Keys to avoiding home rental scams - hhs
https://www.consumer.ftc.gov/blog/2019/06/keys-avoiding-home-rental-scams
======
gnarlysasquatch
Some areas to improve upon:

1) Signs at the rental property are forgeable, esp. for single-family homes.
Don't trust them.

2) A good price might be a sign of a scam... or just the compromise you're
looking for. (I currently rent at nearly 50% under market in exchange for
taking care of maintenance/upkeep myself on an older property -- a deal I'm
more than happy to accept, but admittedly not for everyone.)

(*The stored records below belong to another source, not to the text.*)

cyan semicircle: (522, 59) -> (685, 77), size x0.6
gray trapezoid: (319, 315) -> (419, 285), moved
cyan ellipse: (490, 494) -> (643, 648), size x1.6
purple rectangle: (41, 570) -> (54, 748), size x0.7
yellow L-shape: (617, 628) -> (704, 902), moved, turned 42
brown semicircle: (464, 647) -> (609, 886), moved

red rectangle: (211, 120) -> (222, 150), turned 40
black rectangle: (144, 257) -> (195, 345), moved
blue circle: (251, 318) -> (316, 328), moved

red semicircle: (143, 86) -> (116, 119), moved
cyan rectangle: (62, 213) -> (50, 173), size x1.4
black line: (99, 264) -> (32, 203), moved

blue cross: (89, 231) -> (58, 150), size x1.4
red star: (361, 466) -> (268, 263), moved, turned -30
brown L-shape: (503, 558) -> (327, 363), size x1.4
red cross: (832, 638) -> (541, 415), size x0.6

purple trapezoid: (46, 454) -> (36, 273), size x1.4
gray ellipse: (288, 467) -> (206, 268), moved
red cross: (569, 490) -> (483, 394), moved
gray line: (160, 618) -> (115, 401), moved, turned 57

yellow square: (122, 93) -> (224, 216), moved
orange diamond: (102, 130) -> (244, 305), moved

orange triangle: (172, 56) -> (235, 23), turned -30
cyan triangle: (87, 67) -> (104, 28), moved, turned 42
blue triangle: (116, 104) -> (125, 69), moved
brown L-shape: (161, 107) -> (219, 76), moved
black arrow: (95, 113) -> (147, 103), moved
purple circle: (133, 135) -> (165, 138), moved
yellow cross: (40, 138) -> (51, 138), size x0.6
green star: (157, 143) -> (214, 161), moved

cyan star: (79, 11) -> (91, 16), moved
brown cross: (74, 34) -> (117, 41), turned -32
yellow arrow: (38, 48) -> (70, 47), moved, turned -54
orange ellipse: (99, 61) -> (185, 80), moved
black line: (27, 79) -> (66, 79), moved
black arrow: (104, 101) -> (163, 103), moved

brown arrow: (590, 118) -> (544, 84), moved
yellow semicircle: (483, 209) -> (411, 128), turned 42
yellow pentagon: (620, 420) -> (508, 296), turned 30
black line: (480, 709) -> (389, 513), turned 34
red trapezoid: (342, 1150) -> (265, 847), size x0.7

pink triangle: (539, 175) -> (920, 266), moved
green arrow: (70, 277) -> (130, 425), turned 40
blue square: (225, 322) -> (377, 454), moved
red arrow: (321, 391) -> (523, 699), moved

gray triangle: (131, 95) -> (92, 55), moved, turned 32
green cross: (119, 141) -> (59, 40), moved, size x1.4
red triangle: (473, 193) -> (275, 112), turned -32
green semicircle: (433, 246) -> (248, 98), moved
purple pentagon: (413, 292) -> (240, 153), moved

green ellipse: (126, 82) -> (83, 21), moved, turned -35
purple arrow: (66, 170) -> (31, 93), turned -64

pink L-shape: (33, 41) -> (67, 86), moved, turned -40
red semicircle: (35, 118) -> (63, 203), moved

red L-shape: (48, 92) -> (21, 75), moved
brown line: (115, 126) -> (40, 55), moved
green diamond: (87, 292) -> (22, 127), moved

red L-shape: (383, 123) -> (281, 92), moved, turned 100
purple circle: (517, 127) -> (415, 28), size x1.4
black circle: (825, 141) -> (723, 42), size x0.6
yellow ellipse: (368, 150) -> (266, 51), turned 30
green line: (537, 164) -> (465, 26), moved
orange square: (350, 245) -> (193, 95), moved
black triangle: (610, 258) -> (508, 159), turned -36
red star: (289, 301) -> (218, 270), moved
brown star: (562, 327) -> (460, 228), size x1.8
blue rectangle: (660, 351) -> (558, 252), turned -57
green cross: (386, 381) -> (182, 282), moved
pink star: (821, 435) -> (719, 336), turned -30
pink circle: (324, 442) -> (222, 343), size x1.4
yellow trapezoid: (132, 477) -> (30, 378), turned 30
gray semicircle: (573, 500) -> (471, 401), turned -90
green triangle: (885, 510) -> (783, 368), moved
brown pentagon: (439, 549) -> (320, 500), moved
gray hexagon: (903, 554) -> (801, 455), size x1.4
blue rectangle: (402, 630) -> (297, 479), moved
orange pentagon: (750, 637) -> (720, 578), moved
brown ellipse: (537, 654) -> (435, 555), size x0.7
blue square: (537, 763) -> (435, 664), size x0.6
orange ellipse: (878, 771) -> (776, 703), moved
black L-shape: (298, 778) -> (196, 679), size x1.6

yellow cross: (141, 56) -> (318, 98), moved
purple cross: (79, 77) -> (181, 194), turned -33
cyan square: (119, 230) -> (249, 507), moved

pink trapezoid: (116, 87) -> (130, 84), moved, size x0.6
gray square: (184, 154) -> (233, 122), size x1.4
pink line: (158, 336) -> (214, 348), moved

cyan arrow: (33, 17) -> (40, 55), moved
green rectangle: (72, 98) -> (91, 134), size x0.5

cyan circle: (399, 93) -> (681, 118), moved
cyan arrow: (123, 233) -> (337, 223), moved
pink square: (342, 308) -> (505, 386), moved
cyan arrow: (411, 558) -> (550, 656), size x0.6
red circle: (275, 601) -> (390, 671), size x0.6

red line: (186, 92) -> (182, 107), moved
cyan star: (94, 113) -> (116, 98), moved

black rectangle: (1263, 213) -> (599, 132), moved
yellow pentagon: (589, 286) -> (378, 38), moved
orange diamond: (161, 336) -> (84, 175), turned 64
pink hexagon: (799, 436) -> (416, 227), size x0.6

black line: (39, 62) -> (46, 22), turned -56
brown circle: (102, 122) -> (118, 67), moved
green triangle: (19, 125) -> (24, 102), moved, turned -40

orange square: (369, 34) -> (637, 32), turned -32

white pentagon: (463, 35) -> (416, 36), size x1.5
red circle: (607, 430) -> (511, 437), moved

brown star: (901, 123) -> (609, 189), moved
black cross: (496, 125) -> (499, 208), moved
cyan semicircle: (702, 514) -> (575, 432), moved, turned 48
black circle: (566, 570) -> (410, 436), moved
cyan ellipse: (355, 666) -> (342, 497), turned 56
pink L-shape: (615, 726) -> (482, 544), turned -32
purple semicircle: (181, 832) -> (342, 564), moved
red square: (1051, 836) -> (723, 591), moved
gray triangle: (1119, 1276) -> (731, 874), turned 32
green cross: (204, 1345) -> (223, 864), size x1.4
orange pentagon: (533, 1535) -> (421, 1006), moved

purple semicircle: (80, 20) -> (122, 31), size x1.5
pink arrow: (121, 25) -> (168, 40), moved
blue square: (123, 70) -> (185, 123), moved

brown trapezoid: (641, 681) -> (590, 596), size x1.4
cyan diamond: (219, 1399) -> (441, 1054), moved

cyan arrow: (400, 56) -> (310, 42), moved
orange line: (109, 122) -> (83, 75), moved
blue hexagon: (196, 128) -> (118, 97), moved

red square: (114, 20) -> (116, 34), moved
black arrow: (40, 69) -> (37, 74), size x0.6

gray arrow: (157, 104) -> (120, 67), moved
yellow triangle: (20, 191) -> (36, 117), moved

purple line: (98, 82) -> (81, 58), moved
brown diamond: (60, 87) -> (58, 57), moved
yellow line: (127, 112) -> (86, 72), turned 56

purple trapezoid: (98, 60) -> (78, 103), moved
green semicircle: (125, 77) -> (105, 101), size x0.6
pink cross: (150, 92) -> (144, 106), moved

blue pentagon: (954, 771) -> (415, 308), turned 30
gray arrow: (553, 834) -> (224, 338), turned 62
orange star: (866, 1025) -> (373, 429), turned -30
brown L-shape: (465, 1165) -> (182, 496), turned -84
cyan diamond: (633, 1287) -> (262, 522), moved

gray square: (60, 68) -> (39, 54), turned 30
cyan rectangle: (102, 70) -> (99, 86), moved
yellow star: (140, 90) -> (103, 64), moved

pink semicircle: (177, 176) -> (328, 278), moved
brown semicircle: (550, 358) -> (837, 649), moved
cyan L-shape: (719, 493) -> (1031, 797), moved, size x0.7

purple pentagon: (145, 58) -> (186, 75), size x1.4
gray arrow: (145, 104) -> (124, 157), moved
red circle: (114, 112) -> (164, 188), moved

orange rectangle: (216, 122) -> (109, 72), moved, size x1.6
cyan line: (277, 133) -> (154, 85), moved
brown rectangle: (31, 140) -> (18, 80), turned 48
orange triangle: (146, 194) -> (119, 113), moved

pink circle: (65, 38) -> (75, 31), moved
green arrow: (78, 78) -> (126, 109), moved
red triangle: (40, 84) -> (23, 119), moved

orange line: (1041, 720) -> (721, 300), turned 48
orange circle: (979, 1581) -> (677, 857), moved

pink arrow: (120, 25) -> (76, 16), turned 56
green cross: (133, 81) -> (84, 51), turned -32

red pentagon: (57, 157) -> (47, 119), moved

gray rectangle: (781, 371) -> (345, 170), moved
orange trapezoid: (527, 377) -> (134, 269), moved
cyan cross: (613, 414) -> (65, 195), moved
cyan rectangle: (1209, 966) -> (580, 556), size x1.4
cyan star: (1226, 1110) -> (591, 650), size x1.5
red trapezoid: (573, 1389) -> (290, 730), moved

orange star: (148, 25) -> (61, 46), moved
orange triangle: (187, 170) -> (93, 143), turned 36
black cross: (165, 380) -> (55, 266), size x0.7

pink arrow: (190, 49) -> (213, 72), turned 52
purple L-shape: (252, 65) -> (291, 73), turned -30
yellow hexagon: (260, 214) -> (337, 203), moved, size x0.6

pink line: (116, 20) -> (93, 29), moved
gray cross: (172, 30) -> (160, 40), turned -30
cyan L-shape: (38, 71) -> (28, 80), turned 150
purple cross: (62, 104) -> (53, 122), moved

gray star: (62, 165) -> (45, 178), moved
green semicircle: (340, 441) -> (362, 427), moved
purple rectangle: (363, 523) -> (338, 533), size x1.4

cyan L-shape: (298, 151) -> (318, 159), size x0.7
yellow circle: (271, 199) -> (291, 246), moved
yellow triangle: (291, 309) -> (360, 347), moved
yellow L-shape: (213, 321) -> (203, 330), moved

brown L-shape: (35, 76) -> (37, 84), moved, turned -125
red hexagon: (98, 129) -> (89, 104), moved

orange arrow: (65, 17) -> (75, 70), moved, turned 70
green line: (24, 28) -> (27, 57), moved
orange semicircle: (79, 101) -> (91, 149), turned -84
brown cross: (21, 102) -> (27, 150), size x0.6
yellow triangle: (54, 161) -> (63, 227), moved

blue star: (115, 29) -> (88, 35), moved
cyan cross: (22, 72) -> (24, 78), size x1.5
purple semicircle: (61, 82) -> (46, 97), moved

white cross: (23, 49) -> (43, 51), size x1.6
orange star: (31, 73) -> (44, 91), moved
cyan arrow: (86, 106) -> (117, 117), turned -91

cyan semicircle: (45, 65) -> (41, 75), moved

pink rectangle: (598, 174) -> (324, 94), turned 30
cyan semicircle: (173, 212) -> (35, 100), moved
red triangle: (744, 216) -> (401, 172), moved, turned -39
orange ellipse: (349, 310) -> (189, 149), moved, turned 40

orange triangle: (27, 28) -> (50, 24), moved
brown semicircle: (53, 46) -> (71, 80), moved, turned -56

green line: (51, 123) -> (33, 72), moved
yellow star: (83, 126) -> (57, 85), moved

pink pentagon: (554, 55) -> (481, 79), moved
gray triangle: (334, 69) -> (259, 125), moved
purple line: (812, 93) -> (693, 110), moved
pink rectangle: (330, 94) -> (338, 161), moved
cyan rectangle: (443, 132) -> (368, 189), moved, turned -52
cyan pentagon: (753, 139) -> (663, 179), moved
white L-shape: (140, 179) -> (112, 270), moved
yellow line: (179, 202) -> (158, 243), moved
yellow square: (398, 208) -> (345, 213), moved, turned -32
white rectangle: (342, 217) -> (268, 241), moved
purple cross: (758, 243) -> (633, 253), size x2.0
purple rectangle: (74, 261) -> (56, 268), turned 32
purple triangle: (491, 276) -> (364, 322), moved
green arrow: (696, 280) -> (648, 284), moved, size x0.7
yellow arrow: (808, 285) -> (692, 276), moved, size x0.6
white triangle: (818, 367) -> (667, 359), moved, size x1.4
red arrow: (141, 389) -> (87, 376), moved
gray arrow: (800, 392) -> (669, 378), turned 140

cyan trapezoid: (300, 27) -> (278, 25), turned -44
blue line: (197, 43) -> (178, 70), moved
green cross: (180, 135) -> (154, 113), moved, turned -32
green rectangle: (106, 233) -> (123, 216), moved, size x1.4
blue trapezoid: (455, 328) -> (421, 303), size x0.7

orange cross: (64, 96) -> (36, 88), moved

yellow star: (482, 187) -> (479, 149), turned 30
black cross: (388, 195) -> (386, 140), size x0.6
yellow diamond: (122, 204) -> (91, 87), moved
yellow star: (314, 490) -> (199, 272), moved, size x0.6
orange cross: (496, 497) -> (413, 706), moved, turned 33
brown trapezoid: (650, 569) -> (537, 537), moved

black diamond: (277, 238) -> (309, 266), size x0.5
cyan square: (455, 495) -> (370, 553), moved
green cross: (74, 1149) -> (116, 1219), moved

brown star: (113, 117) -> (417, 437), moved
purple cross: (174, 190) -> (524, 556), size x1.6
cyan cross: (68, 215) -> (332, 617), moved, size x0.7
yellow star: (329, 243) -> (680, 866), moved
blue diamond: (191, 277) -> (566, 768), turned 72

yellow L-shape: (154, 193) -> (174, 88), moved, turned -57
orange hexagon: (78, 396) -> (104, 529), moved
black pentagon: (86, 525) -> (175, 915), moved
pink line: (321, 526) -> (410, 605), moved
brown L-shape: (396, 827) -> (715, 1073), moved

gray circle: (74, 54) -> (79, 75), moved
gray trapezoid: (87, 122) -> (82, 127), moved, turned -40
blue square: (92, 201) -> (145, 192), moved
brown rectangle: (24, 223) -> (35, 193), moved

3) Often government records are publicly available (although in California you
have to go look them up on public access terminals in person; privacy laws
prevent full disclosure online). Since many scams involve unaffiliated people
representing themselves as the landlord and trying to collect background check
fees, security deposits, etc., it's wise to find out who the property owner of
record is with the gov't, and confirm that the person you're talking to is
either that owner, or an authorized representative of the owner. If the owner
is a company, you want to be able to corroborate through gov't info who's
authorized to enter contracts on behalf of the company. And then don't be
ashamed to ask the representative for photo ID. If they're legit, they'll
respect that you're authenticating them; if they're not, they probably get
upset or try to convince you it's not necessary, and you can walk away happy
knowing you just avoided a scam.

------
bowlich
I've almost never done a house rental through an agent. Seems to me like
almost the entire market that I've seen has been for rent directly by an
owner.

------
hsksbr
I love that the FTC uses the word "legit". So legit.